Mais à plusieurs fois !. Il y a moins de deux semaines, on lui a envoyé des gens pour lui dire que s’il veut qu’on s’entend sur la réactualisation de l’accord qu’on a signée en 2012, il y a des retards de paiement, des commerçants le reconnaissent. Mieux, vous voyez, selon l’estimation des commerçants il disent qu’ils ont donné 2, 069 milliards mais comme ils n’ont pas pu justifier devant le cabinet Marmillon, les commerçants eux-mêmes ont accepté la perte de près de 300 millions de FCFA mais au moins ils reconnaissent et ils sont d’accord qu’ils ont payé 1, 769 milliard sur 2, 769 milliards de FCFA. Donc la différence est facile à reconnaitre. S’il est de bonne foi, on peut s’asseoir pour voir le gap et trouver un échéancier pour le paiement
Un point dans ce que vous dites, les commerçants disent qu’ils ont donné de l’argent à M. Saïd mais ils n’ont pas pu prouver comment cela se fait-il ?

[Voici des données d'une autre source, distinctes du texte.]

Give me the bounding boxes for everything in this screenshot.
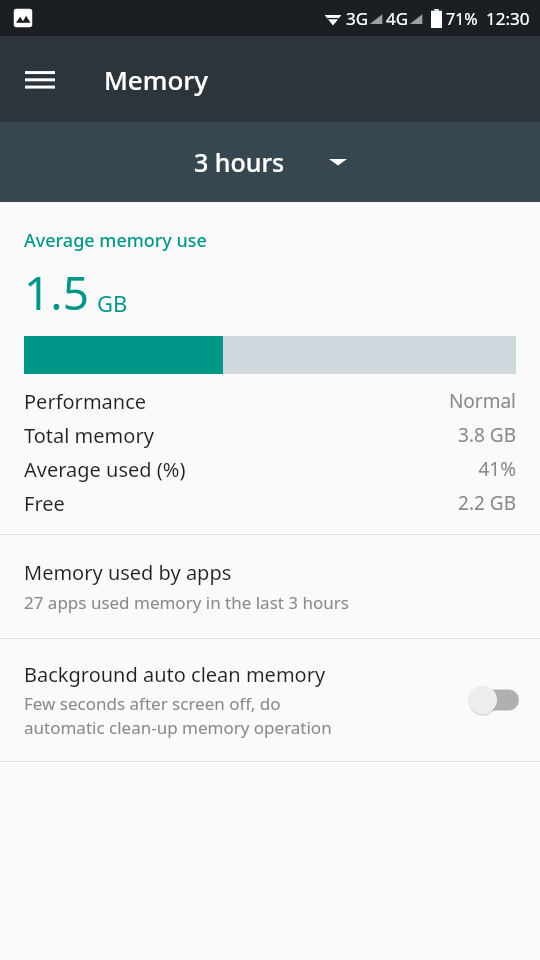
staticText: 71% — [446, 8, 478, 30]
button[interactable]: Background auto clean memory toggle — [468, 683, 520, 717]
staticText: Free — [24, 490, 65, 517]
staticText: Total memory — [24, 422, 154, 449]
staticText: 4G — [386, 7, 409, 30]
button[interactable]: Memory used by apps — [0, 535, 540, 638]
staticText: Performance — [24, 388, 147, 415]
staticText: Background auto clean memory — [24, 661, 326, 688]
staticText: 3G — [346, 7, 369, 30]
staticText: Average memory use — [24, 228, 207, 253]
staticText: 41% — [478, 456, 516, 482]
staticText: Normal — [448, 388, 516, 414]
staticText: Few seconds after screen off, do automat… — [24, 692, 332, 739]
staticText: Memory — [104, 62, 209, 97]
button[interactable]: Background auto clean memory — [0, 639, 540, 761]
staticText: 2.2 GB — [458, 490, 516, 516]
staticText: 3.8 GB — [458, 422, 516, 448]
staticText: 12:30 — [486, 7, 530, 30]
staticText: Memory used by apps — [24, 559, 232, 586]
staticText: GB — [97, 288, 128, 318]
staticText: 1.5 — [24, 261, 89, 324]
button[interactable]: Open navigation menu — [12, 51, 68, 107]
staticText: 3 hours — [194, 145, 285, 179]
button[interactable]: 3 hours — [194, 145, 347, 179]
staticText: 27 apps used memory in the last 3 hours — [24, 591, 349, 614]
staticText: Average used (%) — [24, 456, 186, 483]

Non attention, je dis bien les commerçants disent avoir donné 2, 069 milliards mais ils ont pu justifier 1, 769 milliard, la différence ils n’ont pas pu la justifier. Ce n’est même pas parce qu’ils n’ont pas pu justifier. Parce que, en son temps, M. Saïd a donné trois comptes : son compte du Mali, le compte de la SCGI et son compte personnel.
Mais aujourd’hui, M. Saïd a dit à ces commerçants qu’il ne leur a jamais dit de verser de l’argent sur son compte personnel alors que c’est par courrier que lui-même a donné le numéro du compte aux commerçants mais aujourd’hui tout ce qui est entré dans son compte personnel, il dit aux commerçants qu’il ne reconnait pas.

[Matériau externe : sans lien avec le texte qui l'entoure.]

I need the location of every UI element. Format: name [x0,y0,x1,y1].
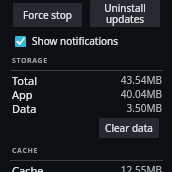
staticText: CACHE [12,146,38,156]
staticText: Total [12,73,37,87]
button[interactable]: Cache [0,163,172,172]
staticText: Data [12,101,37,115]
button[interactable]: Total [0,73,172,87]
staticText: Uninstall updates [104,1,146,26]
staticText: Show notifications [32,34,119,48]
button[interactable]: Show notifications checkbox [0,33,172,49]
staticText: 43.54MB [120,73,162,87]
staticText: 12.55MB [120,163,162,172]
staticText: Force stop [23,8,72,22]
button[interactable]: Uninstall updates [90,0,160,27]
staticText: App [12,87,33,101]
staticText: 3.50MB [126,101,162,115]
staticText: 40.04MB [120,87,162,101]
staticText: Clear data [105,121,153,135]
other: Show notifications checkbox [15,36,26,47]
button[interactable]: Clear data [99,118,159,138]
staticText: STORAGE [12,56,48,66]
staticText: Cache [12,163,44,172]
button[interactable]: App [0,87,172,101]
button[interactable]: Force stop [13,3,82,27]
button[interactable]: Data [0,101,172,115]
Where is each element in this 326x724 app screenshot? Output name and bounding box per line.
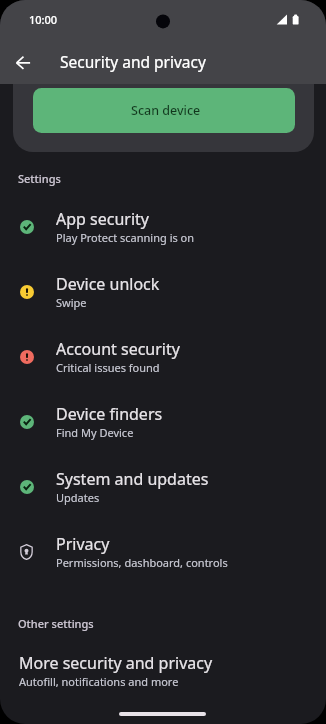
button[interactable]: Device unlock xyxy=(0,259,326,324)
staticText: Play Protect scanning is on xyxy=(56,230,195,245)
staticText: Account security xyxy=(56,338,180,360)
staticText: Swipe xyxy=(56,295,87,310)
button[interactable]: Device finders xyxy=(0,389,326,454)
staticText: Settings xyxy=(18,171,61,186)
button[interactable]: Scan device xyxy=(33,88,295,133)
staticText: Critical issues found xyxy=(56,360,160,375)
staticText: Other settings xyxy=(18,616,94,631)
button[interactable]: Privacy xyxy=(0,519,326,584)
staticText: Autofill, notifications and more xyxy=(19,674,179,689)
staticText: App security xyxy=(56,208,149,230)
staticText: Security and privacy xyxy=(60,51,206,72)
staticText: More security and privacy xyxy=(19,652,213,674)
staticText: Device finders xyxy=(56,403,163,425)
staticText: Scan device xyxy=(131,102,201,119)
staticText: 10:00 xyxy=(29,12,58,27)
button[interactable]: App security xyxy=(0,194,326,259)
button[interactable]: System and updates xyxy=(0,454,326,519)
button[interactable]: Back xyxy=(2,42,44,84)
staticText: System and updates xyxy=(56,468,209,490)
staticText: Privacy xyxy=(56,533,110,555)
button[interactable]: More security and privacy xyxy=(0,638,326,703)
staticText: Device unlock xyxy=(56,273,160,295)
staticText: Permissions, dashboard, controls xyxy=(56,555,228,570)
staticText: Updates xyxy=(56,490,100,505)
button[interactable]: Account security xyxy=(0,324,326,389)
staticText: Find My Device xyxy=(56,425,134,440)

Maintenant je vais vous poser la question, à qui profite le conflit ?
Bon moi, je dirai que personne ne gagne
Mais justement on a l’impression que c’est un litige savamment organisé, les choses sont entassées, quand on pose à la question à M. Saïd, il ne veut pas recevoir la presse, quand on vous invite, vous n’arrivez pas à nous dire exactement ce qui se passe et pourquoi la situation perdure. On veut savoir à qui profite le litige. Puisque il n’y a pas de solution depuis 16 ans !
Mme, malheureusement, le litige profite à ceux qui sont dans la combine depuis 2009. Comme je vous ait dit. Que c’est une combine qui a commencé avec le courrier confidentiel de la mairie de la commune d’Adjamé qui a saisi le ministre de l’intérieur proposant à l’Etat de racheter le forum des marchés à 13 milliards, donc, c’est ceux-là qui tirent les ficèles.

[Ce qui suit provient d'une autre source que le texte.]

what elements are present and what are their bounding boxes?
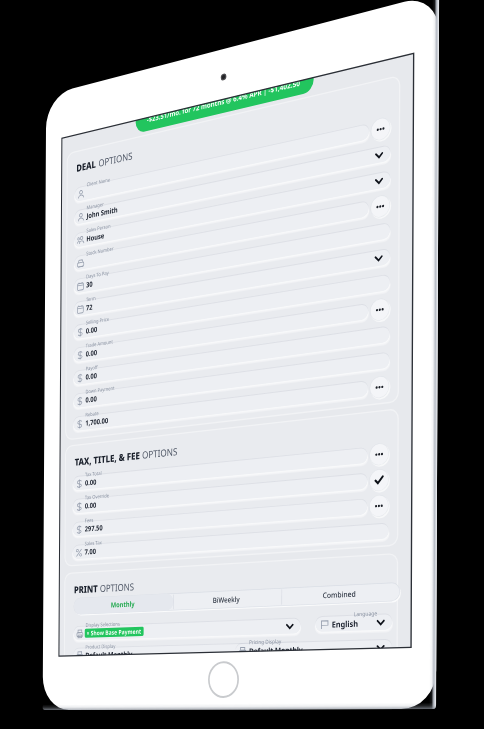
button[interactable]: Deal options on tablet	[0, 0, 484, 729]
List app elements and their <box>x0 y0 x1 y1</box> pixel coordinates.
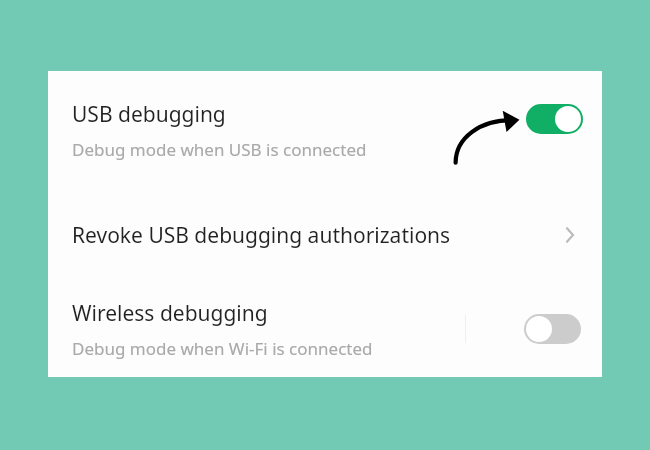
staticText: Revoke USB debugging authorizations <box>72 221 451 250</box>
button[interactable]: Toggle on <box>526 104 583 134</box>
staticText: Debug mode when USB is connected <box>72 138 367 161</box>
button[interactable]: USB debugging <box>48 71 602 189</box>
button[interactable]: Revoke USB debugging authorizations <box>48 189 602 281</box>
staticText: Wireless debugging <box>72 299 268 328</box>
staticText: Debug mode when Wi-Fi is connected <box>72 337 373 360</box>
staticText: USB debugging <box>72 100 226 129</box>
button[interactable]: Toggle off <box>524 314 581 344</box>
button[interactable]: Wireless debugging <box>48 281 602 377</box>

Les ficèles sont tirées par les autorités, c’est ce que vous dites ?
Je dis bien, la mairie a adressé un courrier confidentiel en 2009 au ministre de l’intérieur proposant à l’Etat de racheter le marché à 13 milliards de FCFA.
Donc, c’est votre part de vérité. Le 12 février dernier, la FENACCI que vous dirigez a déposé un préavis de grève pour dénoncer les agissements de M. Said, alors cette grève n’a pas eu lieu. Pourquoi ?
Parce que vendredi, la grève devant avoir lieu lundi 12, on a rencontré le ministre qui nous a démandé de surseoir à la grève et nous a rassuré qu’il va rencontrer M. Said pour qu’il mette un terme aux expulsions et que des démarches soient faites pour que M. Said et les commerçants s’assèyent. Donc le ministre a promis de mettre en place une commission tripartite pour plancher sur le problème.